§ WORK REQUEST
Please repeat every record exactly, leaving out any pictures.

==========

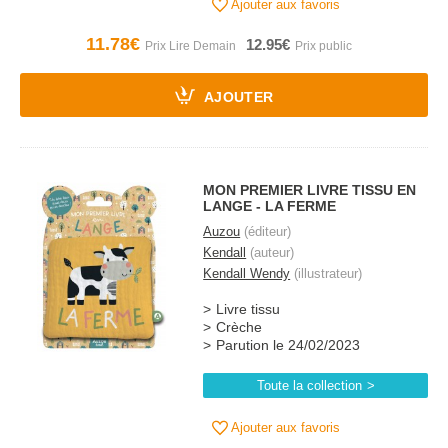
Ajouter aux favoris
11.78€
12.95€
AJOUTER
MON PREMIER LIVRE TISSU EN
LANGE - LA FERME
Auzou
(éditeur)
Kendall
(auteur)
Kendall Wendy
(illustrateur)
Livre tissu
Crèche
Parution le 24/02/2023
Toute la collection
Ajouter aux favoris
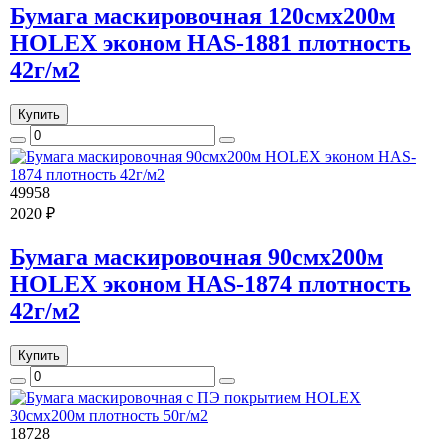
Бумага маскировочная 120смх200м
HOLEX эконом HAS-1881 плотность
42г/м2
Купить
49958
2020 ₽
Бумага маскировочная 90смх200м
HOLEX эконом HAS-1874 плотность
42г/м2
Купить
18728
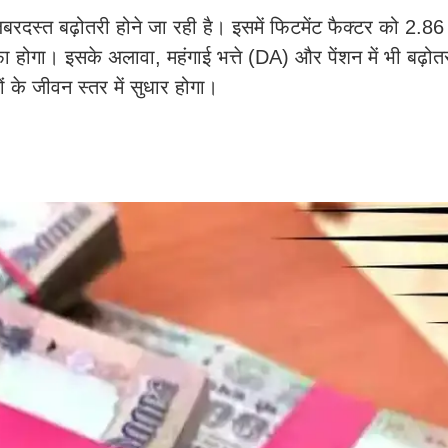
बरदस्त बढ़ोतरी होने जा रही है। इसमें फिटमेंट फैक्टर को 2.86 
ाफा होगा। इसके अलावा, महंगाई भत्ते (DA) और पेंशन में भी बढ़ोत
 के जीवन स्तर में सुधार होगा।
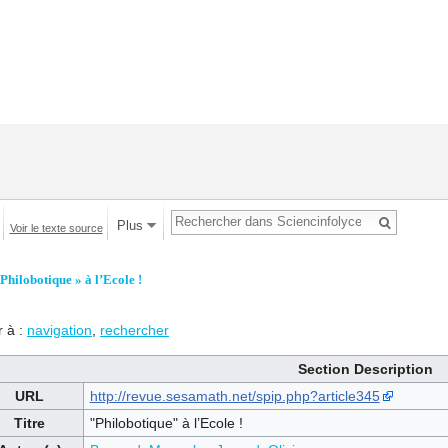
Plus
Voir le texte source
 Philobotique » à l’Ecole !
r à :
navigation
,
rechercher
Section Description
URL
http://revue.sesamath.net/spip.php?article345
Titre
"Philobotique" à l’Ecole !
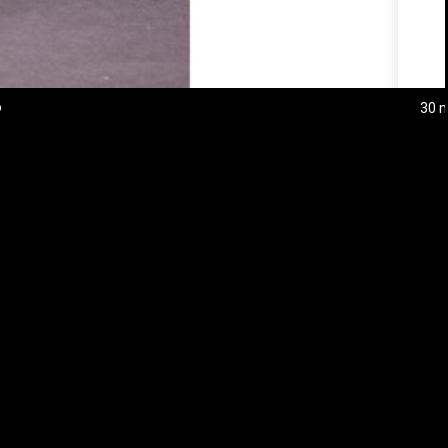
o
×
×
×
sta
ESCRIBE TU OPINIÓN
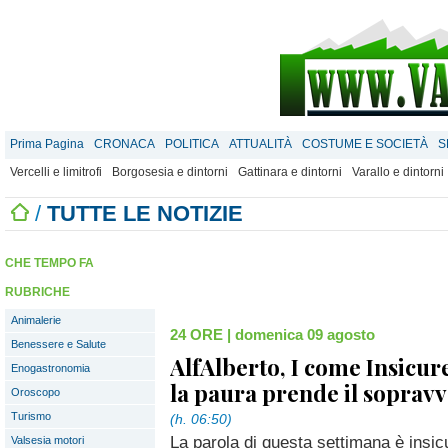
Prima Pagina
CRONACA
POLITICA
ATTUALITÀ
COSTUME E SOCIETÀ
S
Vercelli e limitrofi
Borgosesia e dintorni
Gattinara e dintorni
Varallo e dintorni
/
TUTTE LE NOTIZIE
CHE TEMPO FA
RUBRICHE
Animalerie
24 ORE
|
domenica 09 agosto
Benessere e Salute
AlfAlberto, I come Insicu
Enogastronomia
la paura prende il soprav
Oroscopo
Turismo
(h. 06:50)
La parola di questa settimana è insi
Valsesia motori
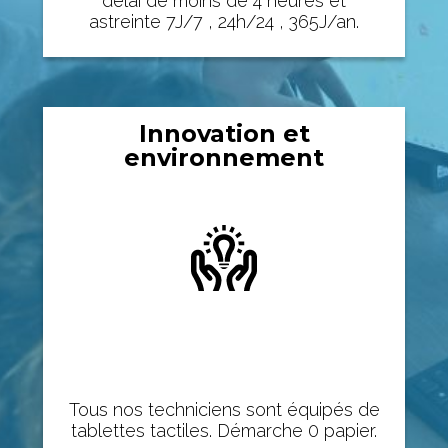
délai de moins de 4 heures et
astreinte 7J/7 , 24h/24 , 365J/an.
Innovation et
environnement
Tous nos techniciens sont équipés de
tablettes tactiles. Démarche 0 papier.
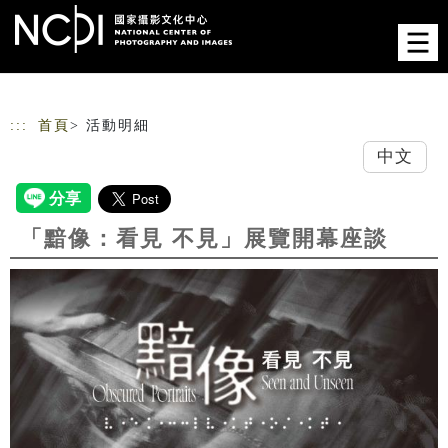
跳到主要內容
網站導覽
:::
首頁
> 活動明細
中文
「黯像：看見 不見」展覽開幕座談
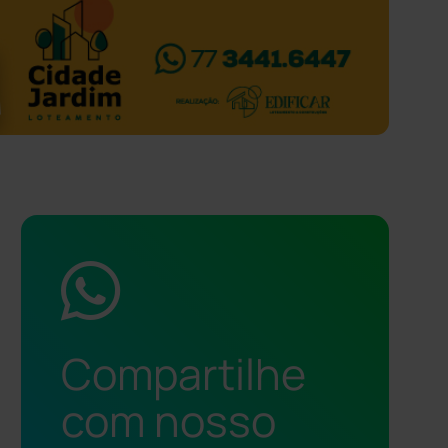
Compartilhe
com nosso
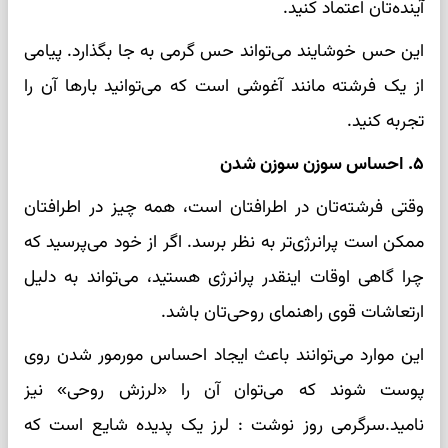
آینده‌تان اعتماد کنید.
این حس خوشایند می‌تواند حس گرمی به جا بگذارد. پیامی
از یک فرشته مانند آغوشی است که می‌توانید بارها آن را
تجربه کنید.
۵. احساس سوزن سوزن شدن
وقتی فرشته‌تان در اطرافتان است، همه چیز در اطرافتان
ممکن است پرانرژی‌تر به نظر برسد. اگر از خود می‌پرسید که
چرا گاهی اوقات اینقدر پرانرژی هستید، می‌تواند به دلیل
ارتعاشات قوی راهنمای روحی‌تان باشد.
این موارد می‌توانند باعث ایجاد احساس مورمور شدن روی
پوست شوند که می‌توان آن را «لرزش روحی» نیز
نامید.سرگرمی روز نوشت : لرز یک پدیده شایع است که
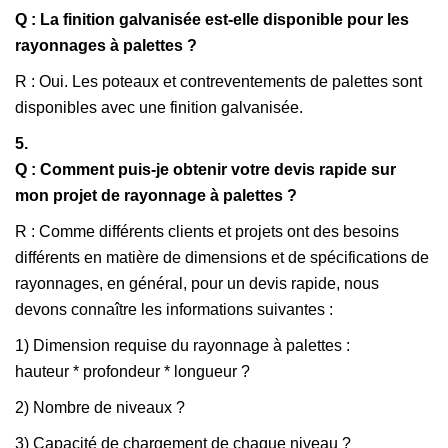
Q : La finition galvanisée est-elle disponible pour les
rayonnages à palettes ?
R : Oui. Les poteaux et contreventements de palettes sont
disponibles avec une finition galvanisée.
5.
Q : Comment puis-je obtenir votre devis rapide sur
mon projet de rayonnage à palettes ?
R : Comme différents clients et projets ont des besoins
différents en matière de dimensions et de spécifications de
rayonnages, en général, pour un devis rapide, nous
devons connaître les informations suivantes :
1) Dimension requise du rayonnage à palettes :
hauteur * profondeur * longueur ?
2) Nombre de niveaux ?
3) Capacité de chargement de chaque niveau ?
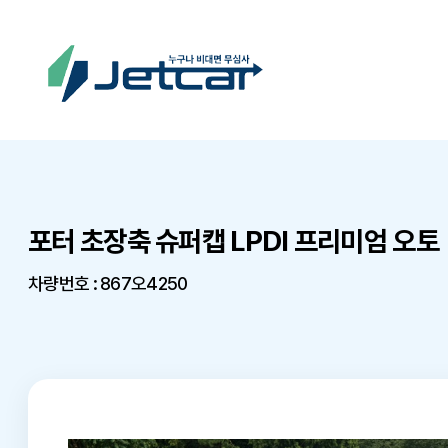
포터 초장축 슈퍼캡 LPDI 프리미엄 오토
차량번호 : 867오4250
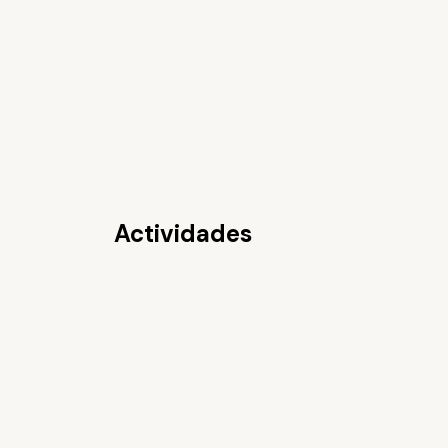
Actividades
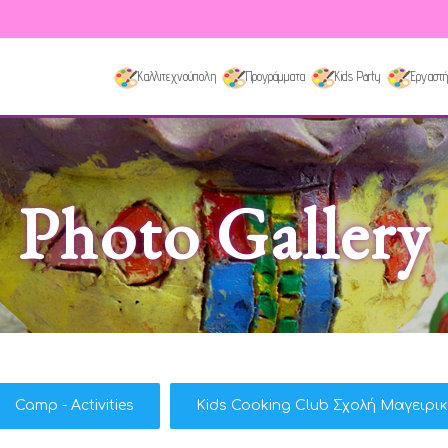
Καλλιτεχνούπολη
Προγράμματα
Kids Party
Εργαστή
Photo Gallery
Camp - Activities
Kids Cooking Club Σχολή Μαγειρι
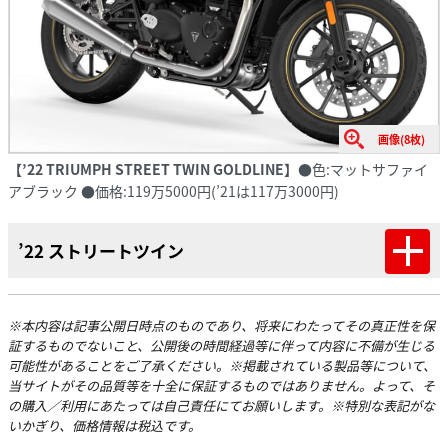
画像(8枚)
【’22 TRIUMPH STREET TWIN GOLDLINE】
●色:マットサファイ
アブラック ●価格:119万5000円(’21は117万3000円)
’22 ストリートツイン
※本内容は記事公開日時点のものであり、将来にわたってその真正性を保
証するものでないこと、公開後の時間経過等に伴って内容に不備が生じる
可能性があることをご了承ください。※掲載されている製品等について、
当サイトがその品質等を十全に保証するものではありません。よって、そ
の購入／利用にあたっては自己責任にてお願いします。※特別な表記がな
いかぎり、価格情報は税込です。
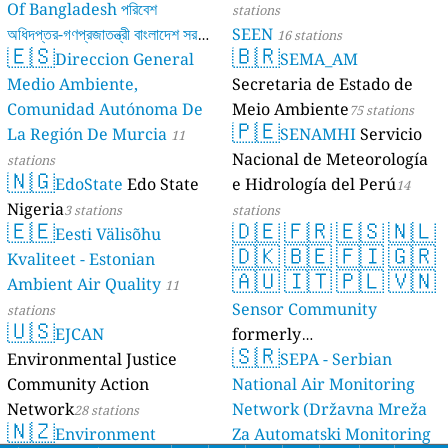
Of Bangladesh পরিবেশ
stations
অধিদপ্তর-গণপ্রজাতন্ত্রী বাংলাদেশ সরকার
SEEN
16 stations
🇪🇸
🇧🇷
Direccion General
SEMA_AM
17 stations
Medio Ambiente,
Secretaria de Estado de
Comunidad Autónoma De
Meio Ambiente
75 stations
🇵🇪
La Región De Murcia
SENAMHI
Servicio
11
Nacional de Meteorología
stations
🇳🇬
EdoState
Edo State
e Hidrología del Perú
14
Nigeria
3 stations
stations
🇪🇪
🇩🇪
🇫🇷
🇪🇸
🇳🇱
Eesti Välisõhu
🇩🇰
🇧🇪
🇫🇮
🇬🇷
Kvaliteet - Estonian
🇦🇺
🇮🇹
🇵🇱
🇻🇳
Ambient Air Quality
11
Sensor Community
stations
🇺🇸
EJCAN
formerly
🇸🇷
Environmental Justice
luftdaten.info
SEPA - Serbian
35814 stations
Community Action
National Air Monitoring
Network
Network (Državna Mreža
28 stations
🇳🇿
Environment
Za Automatski Monitoring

==========

§ EXERCISE ANSWER
Ajouter aux favoris
11.78€
12.95€
AJOUTER
MON PREMIER LIVRE TISSU EN
LANGE - LA FERME
Auzou
(éditeur)
Kendall
(auteur)
Kendall Wendy
(illustrateur)
Livre tissu
Crèche
Parution le 24/02/2023
Toute la collection
Ajouter aux favoris
Бумага маскировочная 120смх200м
HOLEX эконом HAS-1881 плотность
42г/м2
Купить
49958
2020 ₽
Бумага маскировочная 90смх200м
HOLEX эконом HAS-1874 плотность
42г/м2
Купить
18728
बरदस्त बढ़ोतरी होने जा रही है। इसमें फिटमेंट फैक्टर को 2.86 
ाफा होगा। इसके अलावा, महंगाई भत्ते (DA) और पेंशन में भी बढ़ोत
 के जीवन स्तर में सुधार होगा।
Plus
Voir le texte source
 Philobotique » à l’Ecole !
r à :
navigation
,
rechercher
Section Description
URL
http://revue.sesamath.net/spip.php?article345
Titre
"Philobotique" à l’Ecole !
o
×
×
×
sta
ESCRIBE TU OPINIÓN
Prima Pagina
CRONACA
POLITICA
ATTUALITÀ
COSTUME E SOCIETÀ
S
Vercelli e limitrofi
Borgosesia e dintorni
Gattinara e dintorni
Varallo e dintorni
/
TUTTE LE NOTIZIE
CHE TEMPO FA
RUBRICHE
Animalerie
24 ORE
|
domenica 09 agosto
Benessere e Salute
AlfAlberto, I come Insicu
Enogastronomia
la paura prende il soprav
Oroscopo
Turismo
(h. 06:50)
La parola di questa settimana è insi
Valsesia motori
délai de moins de 4 heures et
astreinte 7J/7 , 24h/24 , 365J/an.
Innovation et
environnement
Tous nos techniciens sont équipés de
tablettes tactiles. Démarche 0 papier.
跳到主要內容
網站導覽
:::
首頁
> 活動明細
中文
「黯像：看見 不見」展覽開幕座談
Compartilhe
com nosso
آینده‌تان اعتماد کنید.
این حس خوشایند می‌تواند حس گرمی به جا بگذارد. پیامی
از یک فرشته مانند آغوشی است که می‌توانید بارها آن را
تجربه کنید.
۵. احساس سوزن سوزن شدن
وقتی فرشته‌تان در اطرافتان است، همه چیز در اطرافتان
ممکن است پرانرژی‌تر به نظر برسد. اگر از خود می‌پرسید که
چرا گاهی اوقات اینقدر پرانرژی هستید، می‌تواند به دلیل
ارتعاشات قوی راهنمای روحی‌تان باشد.
این موارد می‌توانند باعث ایجاد احساس مورمور شدن روی
پوست شوند که می‌توان آن را «لرزش روحی» نیز
نامید.سرگرمی روز نوشت : لرز یک پدیده شایع است که
Q : La finition galvanisée est-elle disponible pour les
rayonnages à palettes ?
R : Oui. Les poteaux et contreventements de palettes sont
disponibles avec une finition galvanisée.
5.
Q : Comment puis-je obtenir votre devis rapide sur
mon projet de rayonnage à palettes ?
R : Comme différents clients et projets ont des besoins
différents en matière de dimensions et de spécifications de
rayonnages, en général, pour un devis rapide, nous
devons connaître les informations suivantes :
1) Dimension requise du rayonnage à palettes :
hauteur * profondeur * longueur ?
2) Nombre de niveaux ?
3) Capacité de chargement de chaque niveau ?
포터 초장축 슈퍼캡 LPDI 프리미엄 오토
차량번호 : 867오4250
Actividades
Καλλιτεχνούπολη
Προγράμματα
Kids Party
Εργαστή
Photo Gallery
Camp - Activities
Kids Cooking Club Σχολή Μαγειρι
画像(8枚)
【’22 TRIUMPH STREET TWIN GOLDLINE】
●色:マットサファイ
アブラック ●価格:119万5000円(’21は117万3000円)
’22 ストリートツイン
※本内容は記事公開日時点のものであり、将来にわたってその真正性を保
証するものでないこと、公開後の時間経過等に伴って内容に不備が生じる
可能性があることをご了承ください。※掲載されている製品等について、
当サイトがその品質等を十全に保証するものではありません。よって、そ
の購入／利用にあたっては自己責任にてお願いします。※特別な表記がな
いかぎり、価格情報は税込です。
Of Bangladesh পরিবেশ
stations
অধিদপ্তর-গণপ্রজাতন্ত্রী বাংলাদেশ সরকার
SEEN
16 stations
🇪🇸
🇧🇷
Direccion General
SEMA_AM
17 stations
Medio Ambiente,
Secretaria de Estado de
Comunidad Autónoma De
Meio Ambiente
75 stations
🇵🇪
La Región De Murcia
SENAMHI
Servicio
11
Nacional de Meteorología
stations
🇳🇬
EdoState
Edo State
e Hidrología del Perú
14
Nigeria
3 stations
stations
🇪🇪
🇩🇪
🇫🇷
🇪🇸
🇳🇱
Eesti Välisõhu
🇩🇰
🇧🇪
🇫🇮
🇬🇷
Kvaliteet - Estonian
🇦🇺
🇮🇹
🇵🇱
🇻🇳
Ambient Air Quality
11
Sensor Community
stations
🇺🇸
EJCAN
formerly
🇸🇷
Environmental Justice
luftdaten.info
SEPA - Serbian
35814 stations
Community Action
National Air Monitoring
Network
Network (Državna Mreža
28 stations
🇳🇿
Environment
Za Automatski Monitoring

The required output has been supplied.